> [TASK STATEMENT] Give back the data below exactly as it was given.

Records drawn from a dataset:
-- Opening Marker --
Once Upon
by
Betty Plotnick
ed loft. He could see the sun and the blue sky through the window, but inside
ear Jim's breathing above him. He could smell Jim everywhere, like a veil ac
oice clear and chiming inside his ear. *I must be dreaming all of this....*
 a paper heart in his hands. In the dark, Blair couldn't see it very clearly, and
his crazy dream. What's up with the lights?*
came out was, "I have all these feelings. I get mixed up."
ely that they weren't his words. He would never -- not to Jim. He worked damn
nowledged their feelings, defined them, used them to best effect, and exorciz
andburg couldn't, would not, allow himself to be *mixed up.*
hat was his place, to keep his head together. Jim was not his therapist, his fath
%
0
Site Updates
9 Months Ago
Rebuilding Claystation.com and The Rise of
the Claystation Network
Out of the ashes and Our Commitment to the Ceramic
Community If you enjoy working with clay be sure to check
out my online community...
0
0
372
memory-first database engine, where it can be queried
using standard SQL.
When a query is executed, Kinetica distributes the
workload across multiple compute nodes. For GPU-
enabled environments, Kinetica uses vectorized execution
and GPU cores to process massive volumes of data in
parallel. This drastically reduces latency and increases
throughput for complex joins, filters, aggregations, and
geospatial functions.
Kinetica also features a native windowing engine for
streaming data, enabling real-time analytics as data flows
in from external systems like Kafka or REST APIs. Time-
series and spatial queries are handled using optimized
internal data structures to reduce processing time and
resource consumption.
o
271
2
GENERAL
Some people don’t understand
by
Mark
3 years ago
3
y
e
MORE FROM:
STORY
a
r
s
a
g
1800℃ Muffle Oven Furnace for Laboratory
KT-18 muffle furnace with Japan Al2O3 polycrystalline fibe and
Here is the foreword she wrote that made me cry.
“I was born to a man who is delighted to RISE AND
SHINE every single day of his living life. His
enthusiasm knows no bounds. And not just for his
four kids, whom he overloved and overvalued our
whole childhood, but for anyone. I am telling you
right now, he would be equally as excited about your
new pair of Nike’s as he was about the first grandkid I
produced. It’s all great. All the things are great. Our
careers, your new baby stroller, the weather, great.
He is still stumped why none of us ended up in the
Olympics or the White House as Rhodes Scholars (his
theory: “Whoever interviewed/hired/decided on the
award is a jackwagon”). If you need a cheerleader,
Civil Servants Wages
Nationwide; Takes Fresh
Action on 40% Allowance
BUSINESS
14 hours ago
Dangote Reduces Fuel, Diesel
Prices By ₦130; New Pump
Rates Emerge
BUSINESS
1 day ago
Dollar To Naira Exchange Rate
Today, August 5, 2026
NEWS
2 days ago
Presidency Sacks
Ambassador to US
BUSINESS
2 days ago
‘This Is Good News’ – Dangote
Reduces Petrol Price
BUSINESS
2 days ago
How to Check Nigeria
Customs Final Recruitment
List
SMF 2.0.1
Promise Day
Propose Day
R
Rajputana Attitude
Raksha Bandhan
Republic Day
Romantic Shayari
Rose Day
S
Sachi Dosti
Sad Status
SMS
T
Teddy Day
-- Closing Marker --
> [WRITTEN RESPONSE]
Once Upon
by
Betty Plotnick
ed loft. He could see the sun and the blue sky through the window, but inside
ear Jim's breathing above him. He could smell Jim everywhere, like a veil ac
oice clear and chiming inside his ear. *I must be dreaming all of this....*
 a paper heart in his hands. In the dark, Blair couldn't see it very clearly, and
his crazy dream. What's up with the lights?*
came out was, "I have all these feelings. I get mixed up."
ely that they weren't his words. He would never -- not to Jim. He worked damn
nowledged their feelings, defined them, used them to best effect, and exorciz
andburg couldn't, would not, allow himself to be *mixed up.*
hat was his place, to keep his head together. Jim was not his therapist, his fath
%
0
Site Updates
9 Months Ago
Rebuilding Claystation.com and The Rise of
the Claystation Network
Out of the ashes and Our Commitment to the Ceramic
Community If you enjoy working with clay be sure to check
out my online community...
0
0
372
memory-first database engine, where it can be queried
using standard SQL.
When a query is executed, Kinetica distributes the
workload across multiple compute nodes. For GPU-
enabled environments, Kinetica uses vectorized execution
and GPU cores to process massive volumes of data in
parallel. This drastically reduces latency and increases
throughput for complex joins, filters, aggregations, and
geospatial functions.
Kinetica also features a native windowing engine for
streaming data, enabling real-time analytics as data flows
in from external systems like Kafka or REST APIs. Time-
series and spatial queries are handled using optimized
internal data structures to reduce processing time and
resource consumption.
o
271
2
GENERAL
Some people don’t understand
by
Mark
3 years ago
3
y
e
MORE FROM:
STORY
a
r
s
a
g
1800℃ Muffle Oven Furnace for Laboratory
KT-18 muffle furnace with Japan Al2O3 polycrystalline fibe and
Here is the foreword she wrote that made me cry.
“I was born to a man who is delighted to RISE AND
SHINE every single day of his living life. His
enthusiasm knows no bounds. And not just for his
four kids, whom he overloved and overvalued our
whole childhood, but for anyone. I am telling you
right now, he would be equally as excited about your
new pair of Nike’s as he was about the first grandkid I
produced. It’s all great. All the things are great. Our
careers, your new baby stroller, the weather, great.
He is still stumped why none of us ended up in the
Olympics or the White House as Rhodes Scholars (his
theory: “Whoever interviewed/hired/decided on the
award is a jackwagon”). If you need a cheerleader,
Civil Servants Wages
Nationwide; Takes Fresh
Action on 40% Allowance
BUSINESS
14 hours ago
Dangote Reduces Fuel, Diesel
Prices By ₦130; New Pump
Rates Emerge
BUSINESS
1 day ago
Dollar To Naira Exchange Rate
Today, August 5, 2026
NEWS
2 days ago
Presidency Sacks
Ambassador to US
BUSINESS
2 days ago
‘This Is Good News’ – Dangote
Reduces Petrol Price
BUSINESS
2 days ago
How to Check Nigeria
Customs Final Recruitment
List
SMF 2.0.1
Promise Day
Propose Day
R
Rajputana Attitude
Raksha Bandhan
Republic Day
Romantic Shayari
Rose Day
S
Sachi Dosti
Sad Status
SMS
T
Teddy Day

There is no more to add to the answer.